Design: This study is a retrospective cohort analysis in a natural experiment. Prereform was defined as hospital discharge from 2002 through the second quarter of 2006 and postreform from the third quarter of 2006 through 2012. Categorical variables were compared by χ. Piecewise functions were used to test the effect of healthcare reform on the rate of emergent surgeries.

Settings: The study included acute care hospitals in the Massachusetts Healthcare Cost and Utilization Project State Inpatient Database (2002-2012) and the Nationwide Inpatient Sample (2002-2011).

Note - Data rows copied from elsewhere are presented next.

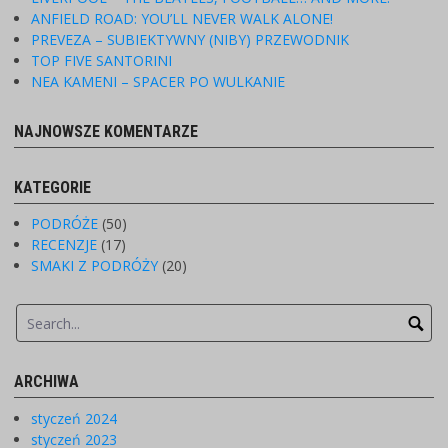
ANFIELD ROAD: YOU’LL NEVER WALK ALONE!
PREVEZA – SUBIEKTYWNY (NIBY) PRZEWODNIK
TOP FIVE SANTORINI
NEA KAMENI – SPACER PO WULKANIE
NAJNOWSZE KOMENTARZE
KATEGORIE
PODRÓŻE
(50)
RECENZJE
(17)
SMAKI Z PODRÓŻY
(20)
ARCHIWA
styczeń 2024
styczeń 2023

Patients: Patients aged 18 to 64 years with public or no insurance who underwent inpatient colectomy (via International Classification of Diseases, Ninth Revision, Clinical Modification procedural code) were included and patients with Medicare were excluded.

Intervention: Massachusetts health care reform was the study intervention.

Main Outcome Measures: We measured the rate of emergent colectomy, complications, and mortality.

Results: The unadjusted rate of emergent colectomies was lower in Massachusetts after reform but did not change nationally over the same time period. For emergent surgeries in Massachusetts, a piecewise model with an inflection point (peak) in the third quarter of 2006, coinciding with implementation of healthcare reform in Massachusetts, had a lower mean squared error than a linear model. In comparison, the national rate of emergent surgeries demonstrated no change in pattern. Postreform, length of stay decreased by 1 day in Massachusetts; however, there were no significant improvements in other outcomes.

Limitations: The study was limited by its retrospective design and unadjusted analysis.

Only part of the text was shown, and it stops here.